Krishnamurti: Você diz que é interessante; se você visse a implicação disso, compreenderia sua verdadeira significação e não estaria apenas intelectualmente interessado. Meu pai também é a minha pessoa. As ideias que meus antepassados tinham, e que chegaram a mim, combinam-se com a ação e reação presente e se tornam o ‘Eu’ do presente. Assim a característica é preservada e continuada – minha pessoa hoje renascendo como outro no futuro. Sem sentimentalismo e falsa emoção e preconceito, pode-se perceber a profunda significação e realidade do que estou dizendo – que nossos ancestrais, por seus desejos, medos e esperanças criaram certo padrão de pensamento, e esse pensamento continua parcialmente em nós; essas ideias, em combinação com o presente, criaram este pensamento estreito e limitado que é o ‘Eu’. Esse ‘Eu’, essa ignorância, esse eu mesmo, continuará no futuro como outro. Assim, o mundo, a humanidade, sou eu mesmo. Se Eu, sendo o mundo, você, ajo irrefletidamente, vou aumentar e perpetuar a ignorância com todos os seus efeitos, medos e ódios. Então o que eu faço importa imensamente, não em termos de recompensa e punição. Mas quando estou profundamente interessado em meu renascimento, minha imortalidade, a continuação de minhas experiências de realização e sofrimento, tal interesse deve levar a decisões erradas e irrefletidas. O ‘Eu’ é um estado condicionado, limitado e, por isso, é irreal. Realidade é aquele estado que está liberto do ego.

Ora, a maioria de nós tende a pensar que causa e efeito são cíclicos. Se foi assim no passado, deve ser assim no presente e, portanto, no futuro. Mas não é assim, pois há sempre uma mudança contínua acontecendo e modificando o efeito. Compreendendo as influências e limitações passadas e discernindo seu efeito, o pensamento pode transformar-se no presente e não precisa estar limitado pelo passado. O pensamento pode se libertar no presente das dependências do passado por meio de intensa conscientização. Tomemos, por exemplo, um hindu ou cristão com seu substrato social e religioso; descuidadamente, ele vive em um estado limitado e, portanto, em sofrimento, e ele atribui esse sofrimento ao carma, ao passado, e não ao seu descuido. É indolência, uma forma de conceito, que faz nos prendermos a nosso passado. A bem-aventurança não está no passado ou no futuro, mas no presente para aqueles que, por meio de conscientização, compreendem e ficam livres da causa da ignorância, que é ansiar.

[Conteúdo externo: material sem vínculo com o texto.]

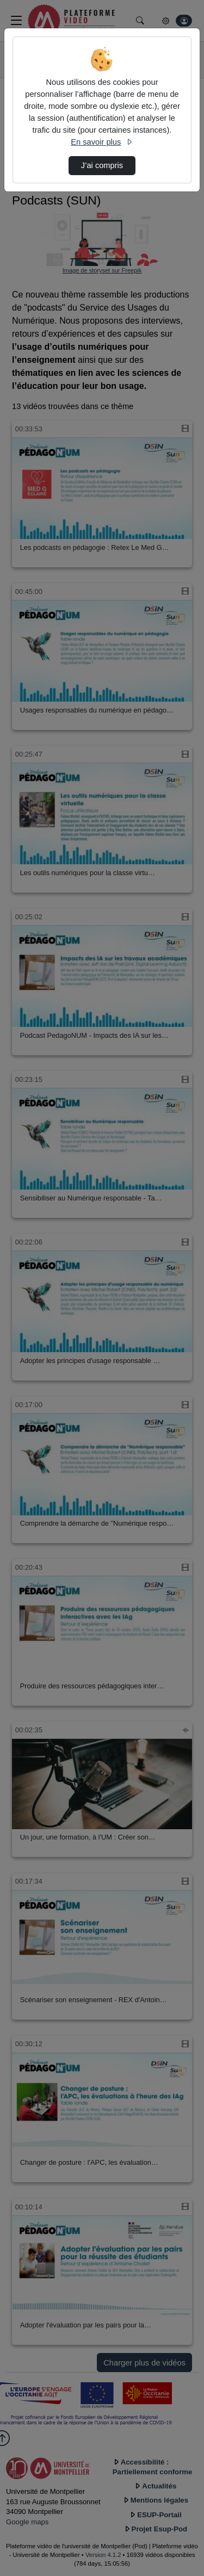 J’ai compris (102, 165)
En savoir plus (102, 142) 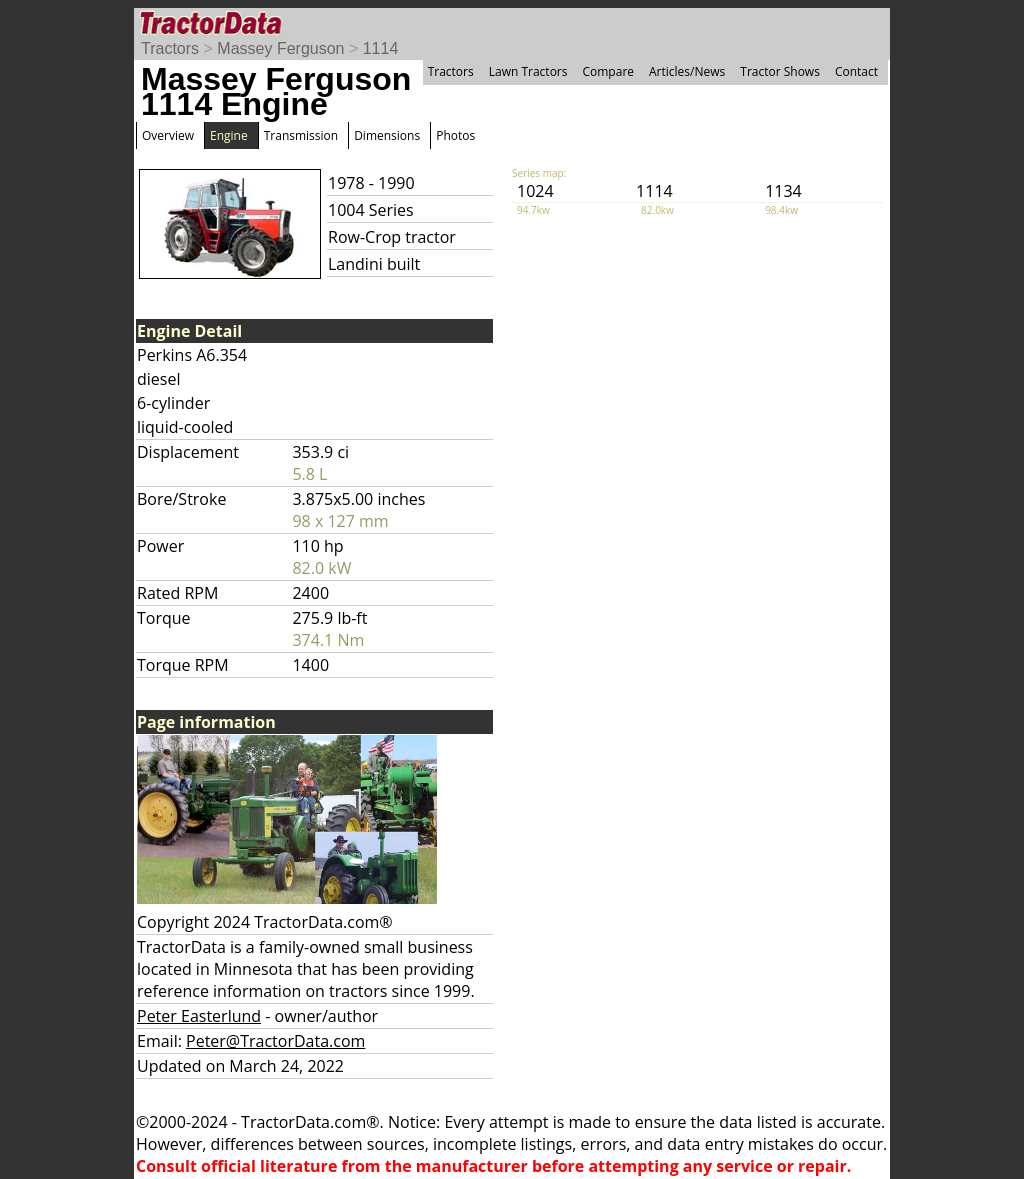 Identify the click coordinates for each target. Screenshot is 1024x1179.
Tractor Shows (780, 71)
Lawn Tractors (528, 71)
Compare (608, 71)
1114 (381, 48)
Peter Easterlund (199, 1016)
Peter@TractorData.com (275, 1041)
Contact (856, 71)
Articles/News (687, 71)
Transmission (301, 135)
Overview (168, 135)
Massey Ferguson (280, 48)
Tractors (170, 48)
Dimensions (387, 135)
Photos (455, 135)
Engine (229, 135)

Se você refletir seriamente sobre o que estive falando, então a compreensão virá de sua própria seriedade. O conhecimento é completamente inútil se você não o relacionar com sua vida cotidiana. Se formos mundanos, psicologicamente dependentes de coisas para nossa felicidade pessoal, se nosso amor for possessivo e nosso pensamento deformado por crenças e medos, então a vida se tornará um crescente sofrimento. Na conscientização vigorosa e jovial, o pensamento se liberta de suas limitações; da autoconfiança, da compreensão exercitada, daí vem a paz.